To predict signal peptides, run signalP:
```{sh,eval=FALSE,chunk.title=TRUE}
export SNIC_TMP=$SNIC_TMP:~/RNAseq_assembly_annotation/RNAseq_annotation/trinotate
signalp -f short -n signalp.out Trinity_200.fa.transdecoder.pep
```
### Transmembrane region
[Tmhmm](http://www.cbs.dtu.dk/~krogh/TMHMM/) software tools is very useful for predicting transmembrane domains.
Run TMHMM to predict transmembrane regions:
```{sh,eval=FALSE,chunk.title=TRUE}
tmhmm --short < Trinity_200.fa.transdecoder.pep > tmhmm.out
```
## Load results into the database
To load results of your previous analyses you need to copy the database in your folder (otherwise you will not be able to modify it):
```{sh,eval=FALSE,chunk.title=TRUE}
cp ~/RNAseq_assembly_annotation/assembly_annotation/database/trinotate_database/Trinotate.sqlite .
```
You also need the transcript sequences (Trinity_200.fa), the protein sequences (Trinity_200.fa.transdecoder.pep) and a file showing gene/Transcript relationships (tab delimited format: "gene_id(tab)transcript_id"). You are using Trinity assemblies, you can generate this file like this:
```{sh,eval=FALSE,chunk.title=TRUE}
/sw/apps/bioinfo/trinity/2.8.2/rackham/util/support_scripts/get_Trinity_gene_to_trans_map.pl Trinity_200.fa > Trinity_200.fa.gene_trans_map
```
Then you can load those three files into the databases:
```{sh,eval=FALSE,chunk.title=TRUE}
Trinotate Trinotate.sqlite init --gene_trans_map Trinity_200.fa.gene_trans_map --transcript_fasta Trinity_200.fa --transdecoder_pep Trinity_200.fa.transdecoder.pep
```
Load the blast results :
```{sh,eval=FALSE,chunk.title=TRUE}
Trinotate Trinotate.sqlite LOAD_swissprot_blastp swissprot.blastp.outfmt6
Trinotate Trinotate.sqlite LOAD_swissprot_blastx swissprot.blastx.outfmt6
```
Load the other domains results :
```{sh,eval=FALSE,chunk.title=TRUE}
Trinotate Trinotate.sqlite LOAD_pfam TrinotatePFAM.out
Trinotate Trinotate.sqlite LOAD_tmhmm tmhmm.out
Trinotate Trinotate.sqlite LOAD_signalp signalp.out
```
## Output and Annotation Report
From the database you can create a report to visualize the results :
```{sh,eval=FALSE,chunk.title=TRUE}
Trinotate Trinotate.sqlite report > trinotate_annotation_report.xls
```
You can have a look at the parameters if you want to select by evalue or Pfam cutoff.
The output is a 14 columns tabulated file, you can read more about it [here](https://github.com/Trinotate/Trinotate.github.io/wiki/Loading-generated-results-into-a-Trinotate-SQLite-Database-and-Looking-the-Output-Annotation-Report).
Have a look at the results, you can retrieve them on your computer to have a better view at it.
what do you see?
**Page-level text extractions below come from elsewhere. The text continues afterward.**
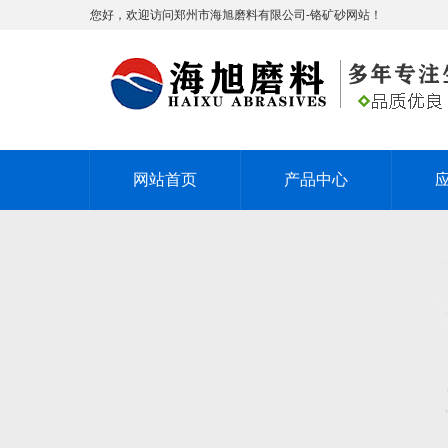
您好，欢迎访问郑州市海旭磨料有限公司-铬矿砂网站！
网站首页
产品中心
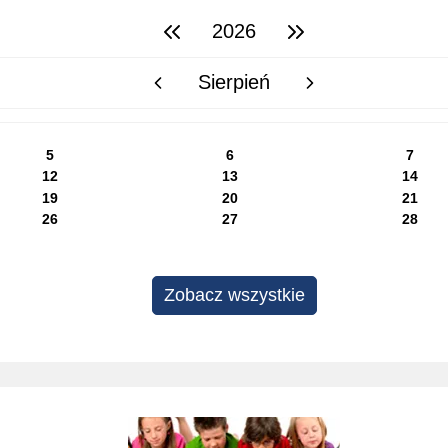
2026
poprzedni rok
następny rok
Sierpień
poprzedni miesiąc
następny miesiąc
5
6
7
12
13
14
19
20
21
26
27
28
Zobacz wszystkie
Projekty edukacyjne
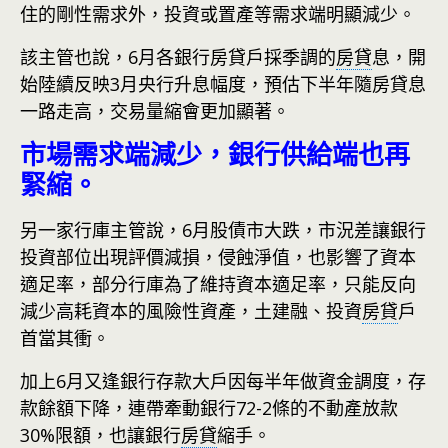
住的剛性需求外，投資或置產等需求端明顯減少。
該主管也說，6月各銀行房貸戶採季調的
房貸
息，開
始陸續反映3月央行升息幅度，預估下半年隨房貸息
一路走高，交易量縮會更加顯著。
市場需求端減少，銀行供給端也再
緊縮。
另一家行庫主管說，6月股債市大跌，市況差讓銀行
投資部位出現評價減損，侵蝕淨值，也影響了資本
適足率，部分行庫為了維持資本適足率，只能反向
減少高耗資本的風險性資產，土建融、投資
房貸
戶
首當其衝。
加上6月又逢銀行存款大戶因每半年做資金調度，存
款餘額下降，連帶牽動銀行72-2條的不動產放款
30%限額，也讓銀行
房貸
縮手。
How many transcripts are annotated? What kind of information do you get?
## What's next?
You have executed part of the trinotate pipeline step by step but it is now possible to run it as a real pipeline with all the step automated [see](https://github.com/Trinotate/Trinotate.github.io/wiki/Automated-Execution-of-Trinotate:-Running-computes-and-loading-results).
You can run other analyses with the pipeline such as [RNAMMER](https://wiki.gacrc.uga.edu/wiki/RNAmmer) to look for RNA (there was none in this sequence).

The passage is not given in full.